Ansiedade e preparativos

Durante o encontro em maio, Ramaphosa rebateu as acusações pacientemente, sem criticar diretamente Trump, e a conversa não desandou em gritos, como no caso de Zelensky.

No entanto, ambos os episódios acenderam o sinal de alerta entre outros líderes estrangeiros, e mesmo políticos americanos, que se veem diante da possibilidade de uma reunião ao vivo com Trump.

Historicamente, conversas no Salão Oval eram vistas como uma maneira de honrar visitantes estrangeiros, em um roteiro altamente coreografado, nos quais a imprensa registrava imagens de apertos de mão e frases ensaiadas sobre a importância da relação bilateral.

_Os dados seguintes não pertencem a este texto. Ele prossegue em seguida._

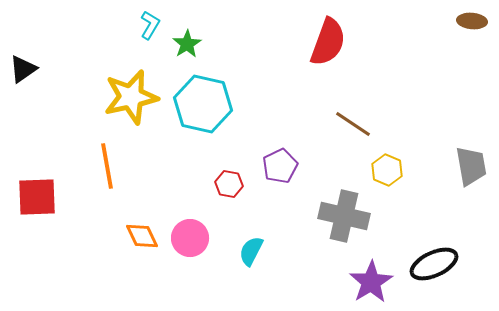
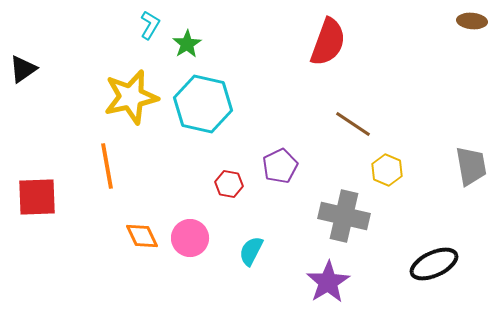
purple star: moved 43 px left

"Todos sabiam de antemão qual a mensagem (a ser passada)", diz Dallek.

Trump quebrou essa tradição.

"Ele gosta de conduzir grande parte de seus negócios em público, de uma forma que nenhum outro presidente fez", destaca Dallek. "Gosta de criar drama, e de usar o Salão Oval e outros espaços que controla para afirmar sua dominância sobre outros líderes."

Dallek lembra que Trump muda de humor facilmente. "Num minuto, está muito impressionado (positivamente). No dia seguinte, pode dizer algo crítico."

Segundo conversas de bastidores em Washington, costuma ser alta a ansiedade nas embaixadas e governos quando há oportunidade de um encontro presencial com Trump, e os preparativos são intensos, diante do temor de humilhação pública.

Esses preparativos muitas vezes envolvem lobistas, consultores e interlocutores com experiência em lidar com o presidente americano.

Elogios e cautela

Um dos conselhos geralmente ouvidos é buscar afinidades e tentar direcionar a conversa para um rumo favorável, apostando tanto no tom quanto na substância.

Mas é preciso cautela. Caso Trump faça uma acusação sem fundamento, esses mandatários se veem obrigados a responder, especialmente levando em conta que a interação está sendo acompanhada de perto pelos eleitores em seus países de origem.

"Eles têm que ser vistos como defensores da soberania e, na verdade, da dignidade do seu próprio país", ressalta Dallek.

Ao mesmo tempo, sabem que contradizer Trump, ainda mais diante das câmeras, é considerado um risco.

Alguns apostam em elogios, mas também nesse ponto precisam ter cuidado para não passar a imagem de que estão se rebaixando.

"Certamente palavras às vezes funcionam, uma bajulação meio que exagerada", observa Dallek. "Realmente depende do que o país (do visitante) pode oferecer."

Ele cita o exemplo do primeiro-ministro britânico, Keir Starmer, que chegou à Casa Branca em fevereiro munido de uma carta assinada pelo rei Charles 3º convidando Trump para uma visita de Estado.

Brustolin menciona a visita do primeiro-ministro canadense, Mark Carney, como outro exemplo bem-sucedido.

"Trump falou novamente em transformar o Canadá no 51º estado (americano)", lembra. "Caney estava pronto para essa pergunta e disse que isso não iria acontecer. Mas falou de forma diplomática, acabou não escalando."

Calcanhar de Aquiles

Apesar dos riscos, uma reunião presencial com Trump também pode trazer recompensas. No caso do Brasil, poderia destravar negociações econômicas após meses de tensão.

Brustolin salienta que, em termos comerciais, o Brasil tem o que oferecer aos Estados Unidos em uma negociação, que poderia envolver desde minerais críticos até as chamadas big techs, entre outros pontos.

"O calcanhar de Aquiles, o problema, é a discussão política, que é inegociável", salienta.

Brustolin lembra que a parte do discurso de Trump na ONU que havia sido preparada com antecedência incluía críticas ao Brasil. O presidente americano acabou falando sobre o aceno a Lula de improviso.

O professor ressalta ainda que, um dia antes, os Estados Unidos haviam anunciado novas sanções, atingindo Viviane Barci de Moraes, mulher do ministro do Supremo Tribunal Federal (STF) Alexandre de Moraes, e a empresa LEX - Instituto de Estudos Jurídicos, que pertence à família do magistrado.

"Existe uma agenda preparada pelo Departamento de Estado, conforme declarações do próprio (secretário) Marco Rubio, de sancionar o Brasil", afirma Brustolin.

"Então nada indica que uma reunião entre Trump e Lula será amistosa."